Would you please transcribe the data in full and exactly, excluding images?

(Data excerpts)
###
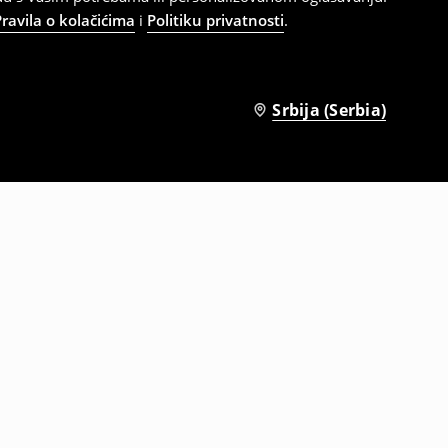
Pravila o kolačićima
i
Politiku privatnosti
.
Srbija (Serbia)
###
▶ _EXERCISE SOLUTION_:
Pravila o kolačićima
i
Politiku privatnosti
.
Srbija (Serbia)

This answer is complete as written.